Records drawn from a dataset:

((

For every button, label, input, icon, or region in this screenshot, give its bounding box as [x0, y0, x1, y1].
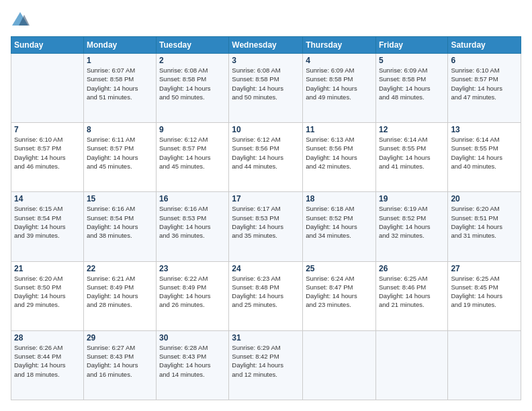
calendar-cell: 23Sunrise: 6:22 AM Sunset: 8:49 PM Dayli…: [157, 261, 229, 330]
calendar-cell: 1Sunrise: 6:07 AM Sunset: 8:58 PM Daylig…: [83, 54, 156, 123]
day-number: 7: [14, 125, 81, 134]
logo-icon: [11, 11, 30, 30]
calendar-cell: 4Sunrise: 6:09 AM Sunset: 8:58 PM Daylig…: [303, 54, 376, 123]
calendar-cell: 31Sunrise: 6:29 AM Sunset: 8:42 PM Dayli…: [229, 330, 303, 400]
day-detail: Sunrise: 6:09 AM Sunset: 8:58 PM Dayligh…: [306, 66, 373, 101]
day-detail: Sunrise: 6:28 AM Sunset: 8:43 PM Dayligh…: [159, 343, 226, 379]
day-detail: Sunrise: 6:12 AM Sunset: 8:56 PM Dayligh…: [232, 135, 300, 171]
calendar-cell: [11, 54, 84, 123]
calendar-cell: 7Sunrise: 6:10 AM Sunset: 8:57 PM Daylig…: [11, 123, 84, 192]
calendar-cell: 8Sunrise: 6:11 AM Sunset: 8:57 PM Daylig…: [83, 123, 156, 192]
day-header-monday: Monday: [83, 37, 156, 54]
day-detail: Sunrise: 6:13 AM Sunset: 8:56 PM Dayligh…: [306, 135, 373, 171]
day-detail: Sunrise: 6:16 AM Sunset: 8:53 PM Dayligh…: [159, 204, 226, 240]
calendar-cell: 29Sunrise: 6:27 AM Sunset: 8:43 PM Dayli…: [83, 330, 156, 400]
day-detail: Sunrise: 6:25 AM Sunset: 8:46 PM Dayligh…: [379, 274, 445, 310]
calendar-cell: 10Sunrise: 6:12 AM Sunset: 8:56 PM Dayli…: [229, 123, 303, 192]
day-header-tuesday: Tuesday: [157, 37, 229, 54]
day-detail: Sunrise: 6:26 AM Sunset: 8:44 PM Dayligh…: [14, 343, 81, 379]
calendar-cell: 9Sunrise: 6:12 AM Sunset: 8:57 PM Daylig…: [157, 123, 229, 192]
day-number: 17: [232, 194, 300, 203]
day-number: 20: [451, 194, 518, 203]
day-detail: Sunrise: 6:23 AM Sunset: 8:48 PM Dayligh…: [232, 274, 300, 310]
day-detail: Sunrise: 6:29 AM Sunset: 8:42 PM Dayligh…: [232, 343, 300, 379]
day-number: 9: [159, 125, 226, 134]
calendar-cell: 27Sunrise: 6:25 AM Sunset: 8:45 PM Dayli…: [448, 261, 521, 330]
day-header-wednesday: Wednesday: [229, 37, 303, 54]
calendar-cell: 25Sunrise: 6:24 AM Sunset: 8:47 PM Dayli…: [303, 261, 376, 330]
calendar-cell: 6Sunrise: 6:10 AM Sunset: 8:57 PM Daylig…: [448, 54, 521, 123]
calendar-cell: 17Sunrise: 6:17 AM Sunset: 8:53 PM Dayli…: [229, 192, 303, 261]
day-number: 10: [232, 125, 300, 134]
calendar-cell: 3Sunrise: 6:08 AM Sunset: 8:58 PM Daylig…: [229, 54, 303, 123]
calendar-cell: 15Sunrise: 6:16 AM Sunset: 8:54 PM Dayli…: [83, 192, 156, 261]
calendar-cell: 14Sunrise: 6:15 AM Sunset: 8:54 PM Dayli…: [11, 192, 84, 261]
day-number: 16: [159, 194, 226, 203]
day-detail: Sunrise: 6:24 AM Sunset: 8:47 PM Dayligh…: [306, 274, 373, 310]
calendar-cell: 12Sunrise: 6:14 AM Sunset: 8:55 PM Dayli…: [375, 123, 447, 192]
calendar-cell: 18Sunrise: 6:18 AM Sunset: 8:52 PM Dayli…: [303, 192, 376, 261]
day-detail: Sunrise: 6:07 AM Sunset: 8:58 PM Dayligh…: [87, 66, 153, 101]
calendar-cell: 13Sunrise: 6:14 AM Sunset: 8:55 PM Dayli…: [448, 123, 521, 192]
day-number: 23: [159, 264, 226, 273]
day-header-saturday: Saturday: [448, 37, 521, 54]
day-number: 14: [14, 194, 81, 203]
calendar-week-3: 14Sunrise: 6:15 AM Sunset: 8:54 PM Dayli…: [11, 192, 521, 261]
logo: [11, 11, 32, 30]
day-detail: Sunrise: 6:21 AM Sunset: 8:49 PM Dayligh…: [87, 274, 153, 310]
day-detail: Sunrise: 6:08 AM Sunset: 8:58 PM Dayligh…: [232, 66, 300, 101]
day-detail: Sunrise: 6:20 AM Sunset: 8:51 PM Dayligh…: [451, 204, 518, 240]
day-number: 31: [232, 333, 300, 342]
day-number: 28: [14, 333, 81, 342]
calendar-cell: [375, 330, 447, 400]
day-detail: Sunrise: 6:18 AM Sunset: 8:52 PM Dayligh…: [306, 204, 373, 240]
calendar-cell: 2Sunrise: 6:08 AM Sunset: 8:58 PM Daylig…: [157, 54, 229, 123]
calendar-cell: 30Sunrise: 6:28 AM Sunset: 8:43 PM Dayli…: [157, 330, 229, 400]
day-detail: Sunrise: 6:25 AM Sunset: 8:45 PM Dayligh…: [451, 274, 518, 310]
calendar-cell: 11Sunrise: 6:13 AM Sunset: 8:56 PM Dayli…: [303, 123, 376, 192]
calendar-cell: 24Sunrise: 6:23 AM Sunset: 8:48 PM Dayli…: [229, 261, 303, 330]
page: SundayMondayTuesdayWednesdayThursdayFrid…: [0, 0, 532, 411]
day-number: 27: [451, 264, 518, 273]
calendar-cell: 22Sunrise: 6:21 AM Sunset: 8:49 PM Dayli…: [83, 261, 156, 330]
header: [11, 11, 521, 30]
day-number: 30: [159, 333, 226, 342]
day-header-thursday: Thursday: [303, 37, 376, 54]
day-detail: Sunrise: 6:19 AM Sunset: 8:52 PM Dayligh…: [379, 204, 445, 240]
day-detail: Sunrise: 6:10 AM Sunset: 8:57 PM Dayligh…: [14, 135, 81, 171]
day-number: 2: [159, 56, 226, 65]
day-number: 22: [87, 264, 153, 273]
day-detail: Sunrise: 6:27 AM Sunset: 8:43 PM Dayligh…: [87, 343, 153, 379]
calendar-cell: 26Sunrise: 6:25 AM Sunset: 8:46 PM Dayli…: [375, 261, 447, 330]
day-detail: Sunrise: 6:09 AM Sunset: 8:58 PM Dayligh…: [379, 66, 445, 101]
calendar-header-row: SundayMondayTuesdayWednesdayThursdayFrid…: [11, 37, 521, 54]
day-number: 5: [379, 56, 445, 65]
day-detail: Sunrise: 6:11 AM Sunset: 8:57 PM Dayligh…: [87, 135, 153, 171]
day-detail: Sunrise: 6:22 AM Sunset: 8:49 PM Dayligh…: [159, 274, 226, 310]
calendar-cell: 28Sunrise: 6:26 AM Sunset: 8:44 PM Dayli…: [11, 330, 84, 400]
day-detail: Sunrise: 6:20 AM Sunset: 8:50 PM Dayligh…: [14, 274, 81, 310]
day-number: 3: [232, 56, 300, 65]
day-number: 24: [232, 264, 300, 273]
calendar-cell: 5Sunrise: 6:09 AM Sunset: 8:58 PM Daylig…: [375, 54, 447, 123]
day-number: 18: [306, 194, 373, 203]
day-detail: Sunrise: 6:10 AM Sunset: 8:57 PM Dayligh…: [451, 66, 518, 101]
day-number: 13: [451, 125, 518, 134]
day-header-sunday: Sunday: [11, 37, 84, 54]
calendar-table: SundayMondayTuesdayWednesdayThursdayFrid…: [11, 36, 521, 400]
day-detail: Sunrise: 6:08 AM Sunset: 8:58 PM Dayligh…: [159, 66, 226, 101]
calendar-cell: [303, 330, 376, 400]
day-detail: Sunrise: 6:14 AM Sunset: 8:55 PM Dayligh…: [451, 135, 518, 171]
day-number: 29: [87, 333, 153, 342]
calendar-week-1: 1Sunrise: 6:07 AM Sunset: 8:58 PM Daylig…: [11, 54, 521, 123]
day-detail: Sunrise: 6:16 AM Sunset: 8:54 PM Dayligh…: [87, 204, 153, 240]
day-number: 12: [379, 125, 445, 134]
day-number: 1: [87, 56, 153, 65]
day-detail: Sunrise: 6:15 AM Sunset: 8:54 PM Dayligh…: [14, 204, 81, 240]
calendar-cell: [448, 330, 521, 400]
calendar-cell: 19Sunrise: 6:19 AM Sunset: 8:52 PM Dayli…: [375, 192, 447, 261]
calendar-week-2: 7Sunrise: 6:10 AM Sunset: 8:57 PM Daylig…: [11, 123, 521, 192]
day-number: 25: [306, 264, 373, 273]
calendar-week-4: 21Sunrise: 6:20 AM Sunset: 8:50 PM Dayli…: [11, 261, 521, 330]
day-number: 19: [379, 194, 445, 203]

))

→ **BRIEF**
Where does "SundayMondayTuesdayWednesdayThursdayFrid" occur in the data? Copy each line that has it.

→ **EXERCISE RESPONSE**
page: SundayMondayTuesdayWednesdayThursdayFrid…: [0, 0, 532, 411]
calendar-header-row: SundayMondayTuesdayWednesdayThursdayFrid…: [11, 37, 521, 54]
calendar-table: SundayMondayTuesdayWednesdayThursdayFrid…: [11, 36, 521, 400]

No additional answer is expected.